The field hospitals originally were built for inpatient care. But they should be considered for outpatients as well, said Dr. David Battinelli, chief medical officer at New Hyde Park-based Northwell Health.

For example, antibody drugs are given via outpatient infusions to COVID-19 patients with mild or moderate symptoms. But, Battinelli said, medically vulnerable people such as those needing chemotherapy use infusion centers, and it would be risky to bring COVID-19 patients there. The field hospitals could provide infusions, he said.

"A lot of the COVID-positive treatments in the future will be for people before they get into the hospital," he said.

The hospitals are giant canvas tents, but they include electrical systems built to handle medical equipment, hospital-grade welded linoleum floors and multiple layers of insulation, Embrich said.

Authorization to build them came amid March projections that more than 110,000 COVID-19 patients at a time were possible in a state with about 53,000 hospital beds, Rhodes said. At the April 12 peak, there were about 18,825 New Yorkers hospitalized with COVID-19. Experts credit the spring shutdown and social distancing for lower numbers.

Some field hospitals were used, such as at Manhattan’s Javits Center, where nearly 1,100 people were treated, state officials said.

David Abramson, clinical associate professor at New York University’s School of Global Public Health, said other field hospitals "were just on the cusp of being needed."

Some patients resist field hospitals.

Oceanside's Mount Sinai South Nassau hospital, where on peak days in April there were nearly 500 patients, compared to the typical 340, asked a number of patients in the spring if they would go to Javits, but "almost everyone said no," because they preferred to stay in a permanent hospital closer to home, said Dr. Aaron Glatt, chief of infectious diseases at the hospital.

Dr. Leora Horwitz, a doctor at NYU Langone in Manhattan and lead author of a recent study showing an increase in survival rates among COVID-19 patients, said beds are less important than qualified medical professionals.

"People are preoccupied often by beds," she said. "But it’s really about staffed beds and properly staffed beds. That’s the measure we should be caring about."

In the spring, when New York was the U.S. epicenter of the pandemic, medical professionals traveled to the state from across the nation. But, with COVID-19 now surging nationwide, "that would not happen today," Horwitz said.

Rhodes said if the field hospitals are opened, there would be enough medical professionals, including from staffing agencies and a list of about 90,000 volunteers that includes retired doctors and nurses, and medical students.

But, Horwitz said, asking people to perform jobs they’re not accustomed to, such as asking a nurse not experienced with intensive-care work to work in ICUs, likely "doesn’t generate as good an outcome as you would have if everyone was doing what they have expertise in."
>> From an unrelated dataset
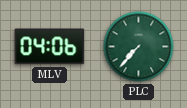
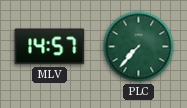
MLV: 04:06 -> 14:57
The state had a system in the spring that was supposed to better distribute the patient load among hospitals. But on Long Island, some hospitals were stretched thin by overcapacity, while others were not.

Long Island Community Hospital at its peak in late March and April had about 100 COVID-19 patients, with only a few non-coronavirus patients, said Richard Margulis, the Patchogue hospital’s president and CEO. The hospital typically has about 250 patients, and, with the governor’s order, had room for 375 during the spring, he said.

"We had idle capacity … so we could take more COVID patients if we had to," he said.

The state and Suffolk County were aware of the excess capacity but didn’t propose sending patients from other hospitals to Long Island Community, he said.

Rhodes said the state worked to transfer patients from hospitals nearing capacity — even though some hospitals were resistant — and transferred about 1,500 patients among hospital systems, which were legally required to report their needs and patient numbers.

Some hospitals transferred patients to others within their system.

At Northwell, the state’s largest health system, with 19 hospitals, up to 100 patients a day were transferred out of the most crowded buildings to less-stretched facilities to "ease the distribution and not overwhelm a single facility," Battinelli said.